Headed by Europeans and predominantly staffed by Malay and Indian officers, the force had little Chinese representation as the military and policing professionals were traditionally shunned by the Chinese community, which therefore impaired policing efforts amongst the large Chinese populace. In 1843, the force consisted of a sitting magistrate doubling as a superintendent, three European constables and an assistant native constable, fourteen officers and 110 policemen. With a total strength of no more than 150 men, the force was compelled to avoid direct intervention in these mass acts of violence, or risk almost total annihilation.

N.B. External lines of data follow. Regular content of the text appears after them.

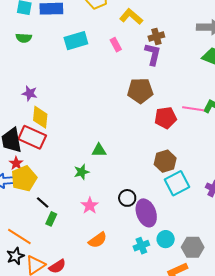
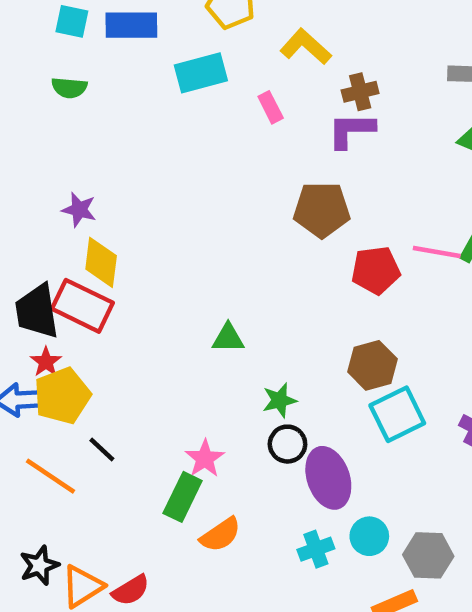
cyan rectangle: (76, 41) -> (201, 73), moved
purple L-shape: (153, 54) -> (351, 130), turned -105
green star: (82, 172) -> (280, 400), moved
green rectangle: (51, 219) -> (183, 497), moved, size x1.5
orange line: (19, 236) -> (50, 476), moved

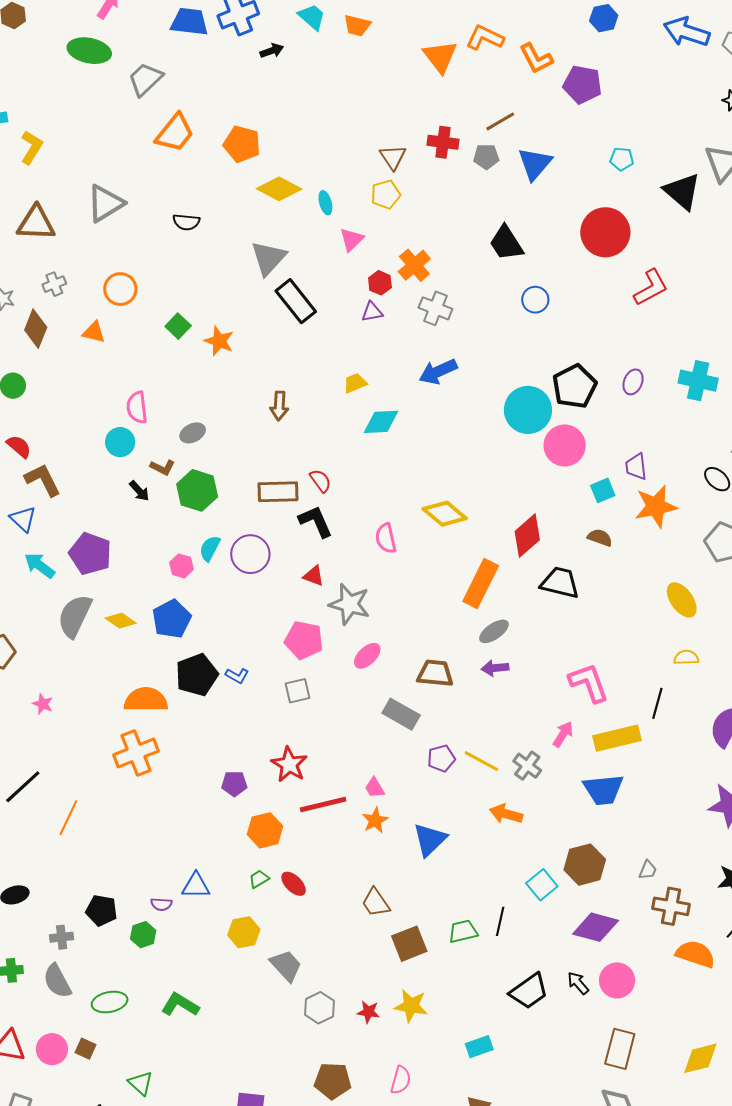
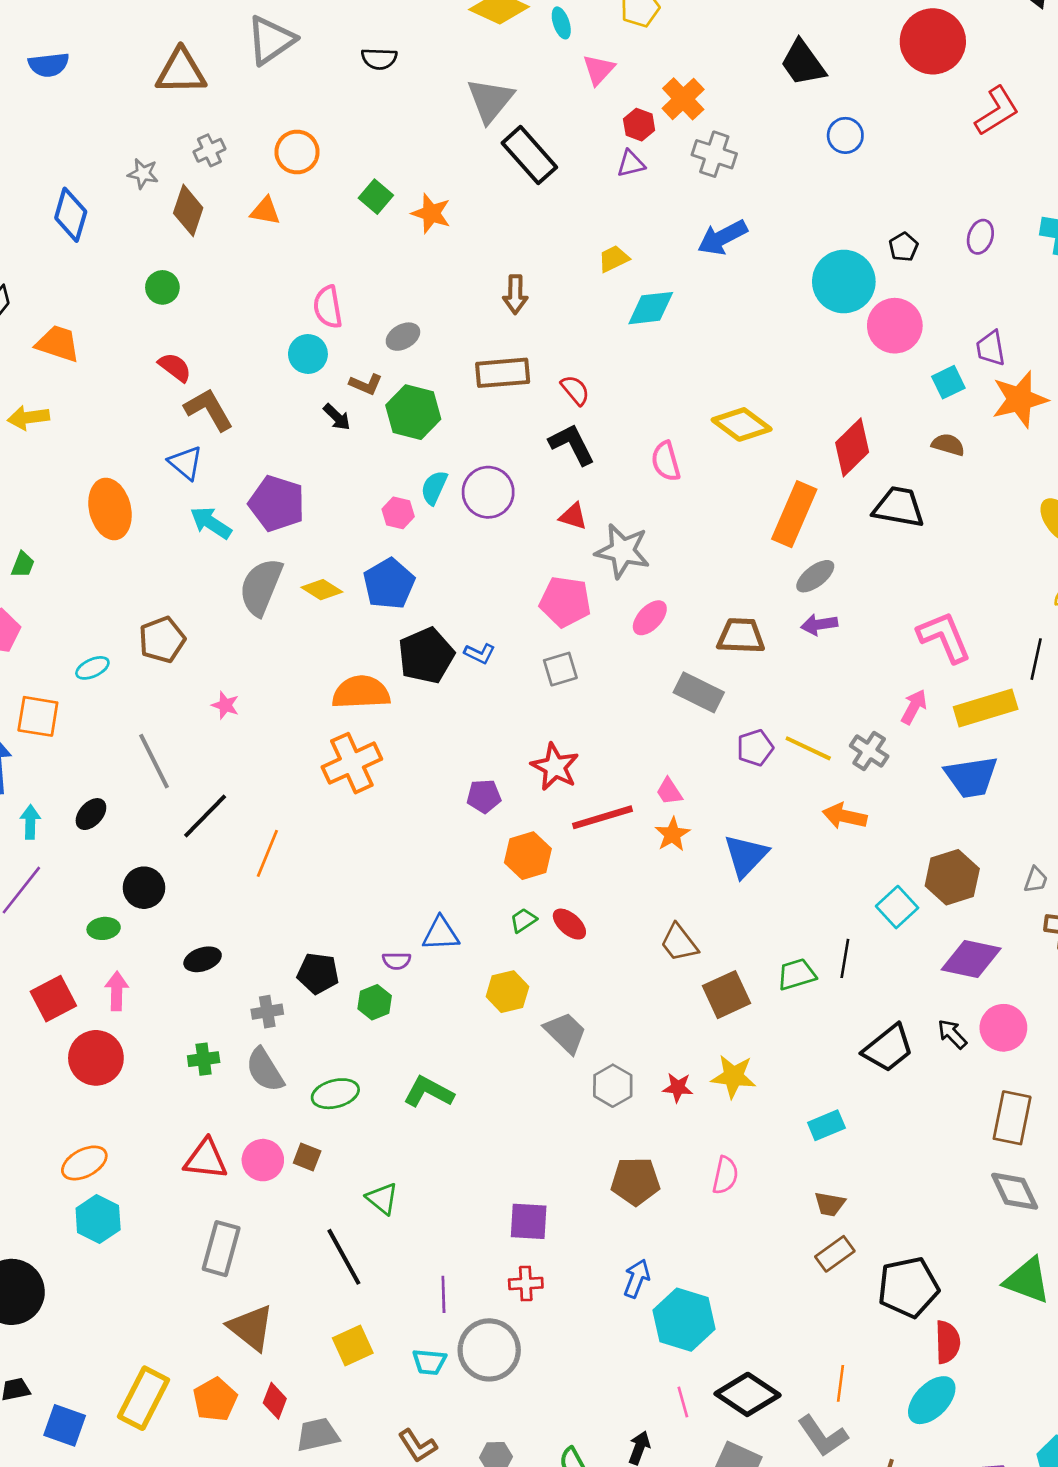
black pentagon: (575, 386) -> (903, 247), size x0.5
brown rectangle: (278, 492) -> (503, 373), moved

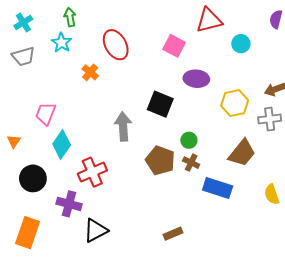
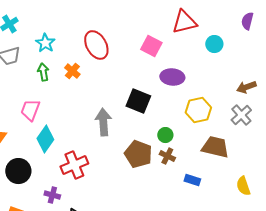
green arrow: (70, 17) -> (43, 72), moved
yellow hexagon: (235, 103) -> (198, 110), moved
gray cross: (270, 119) -> (241, 115), turned -35
brown trapezoid: (242, 153) -> (215, 147), turned -116
blue rectangle: (218, 188) -> (192, 180), size x0.6
purple cross: (69, 204) -> (52, 195), size x0.7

A repeat of this scenario occurred in 1851, when lingering displeasure against Roman Catholic ethnic Chinese erupted into major rioting leaving over 500 Chinese dead. The army was called in again, although it involved having to induct Indian convicts into military service almost overnight. In 1854, twelve consecutive days of violence sparked by a dispute between the Hokkiens and Teochews disrupted trade. This particular incident led to the formation of the military's Singapore Volunteer Corps on 8 July 1854, the earliest predecessor of the Singapore Armed Forces' People's Defence Force today.

Criminal violence was not merely in the domain of the ethnic Chinese, however. Rivalries between Malay princes and communities also often result in acts of violence, which prompted the passing of Singapore's first arms law in March 1823 restricting the right to bear arms to twenty-four of the Malay Sultan's followers.

In the mid-1920s, many Chinese migrants came to Malaya and Singapore. Some had links to secret societies. Weapons started showing up because firearms were being smuggled into China from Southeast Asian countries, then passed along or brought over by migrants. As a result, faction fighting, robberies and murders increased.